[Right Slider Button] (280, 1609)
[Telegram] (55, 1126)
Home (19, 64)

--

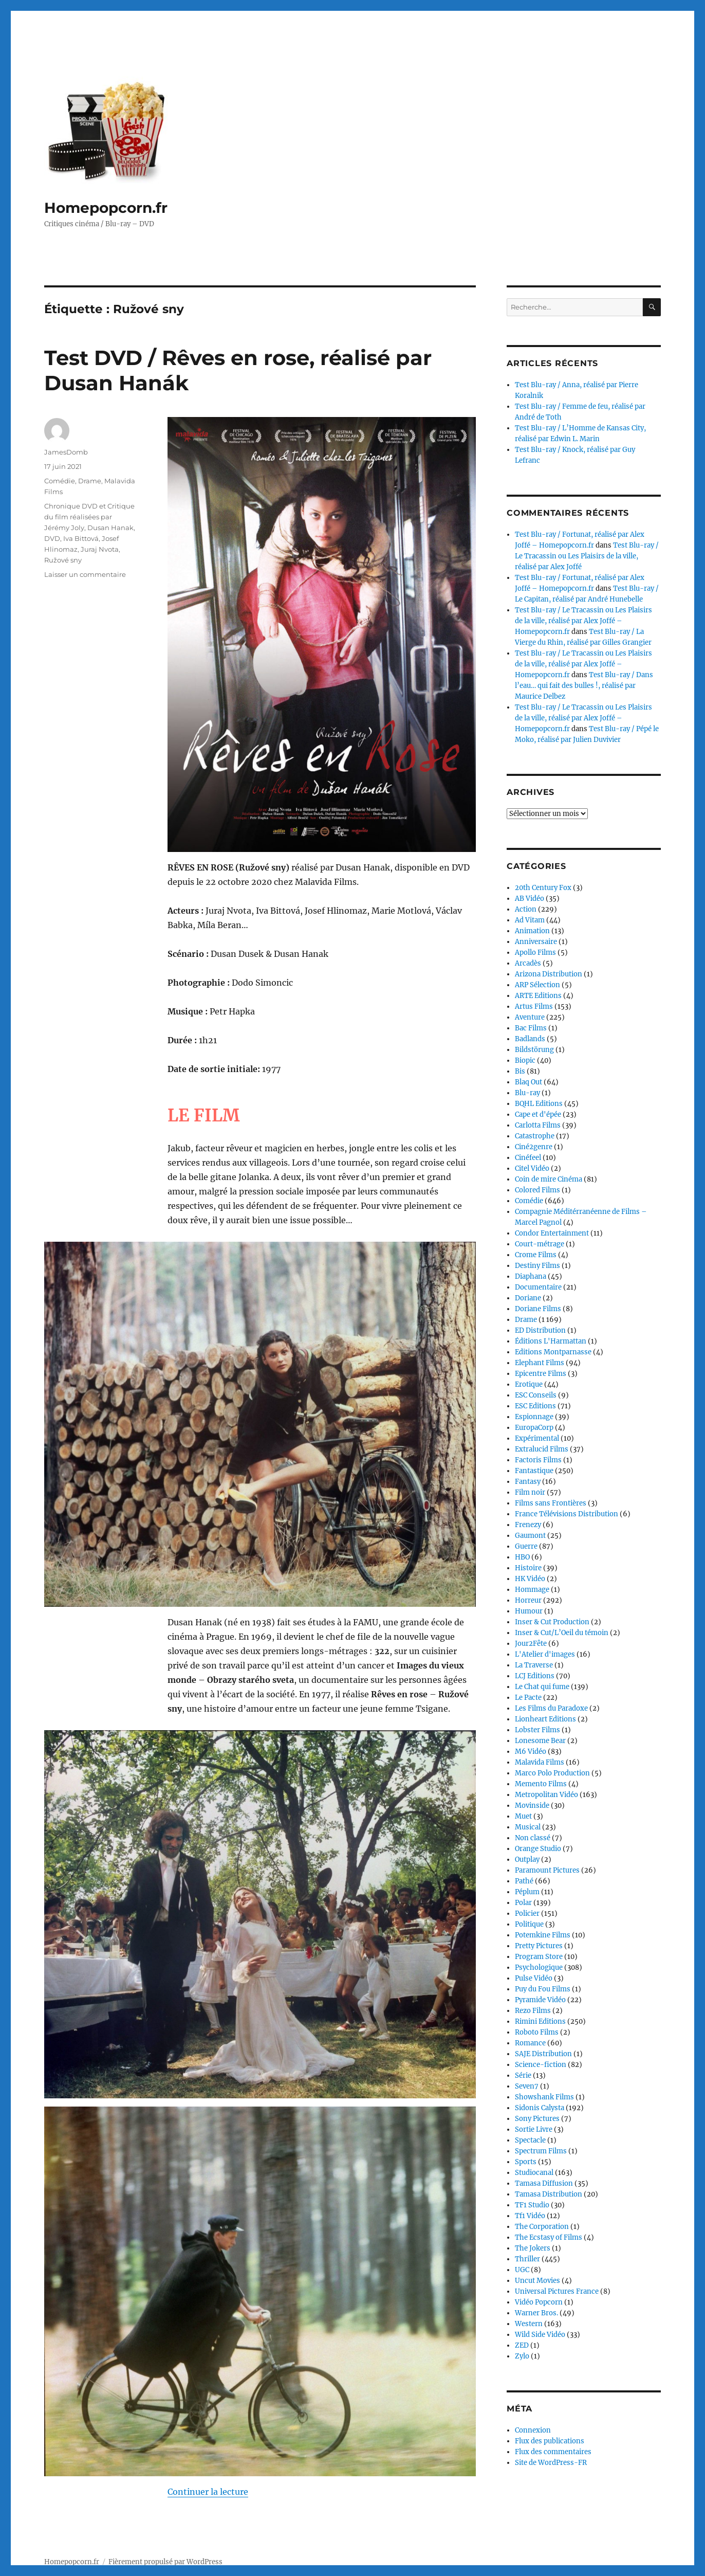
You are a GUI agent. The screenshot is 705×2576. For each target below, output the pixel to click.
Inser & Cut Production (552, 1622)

**WORK TO BE COMPLETED:** Extract from the records above the lines from the one containing "You are a GUI" to the one containing "Inser & Cut Production (552, 1622)", both lines included, exactly as they appear and with nothing else.

**WRITTEN RESPONSE:**
You are a GUI agent. The screenshot is 705×2576. For each target below, output the pixel to click.
Inser & Cut Production (552, 1622)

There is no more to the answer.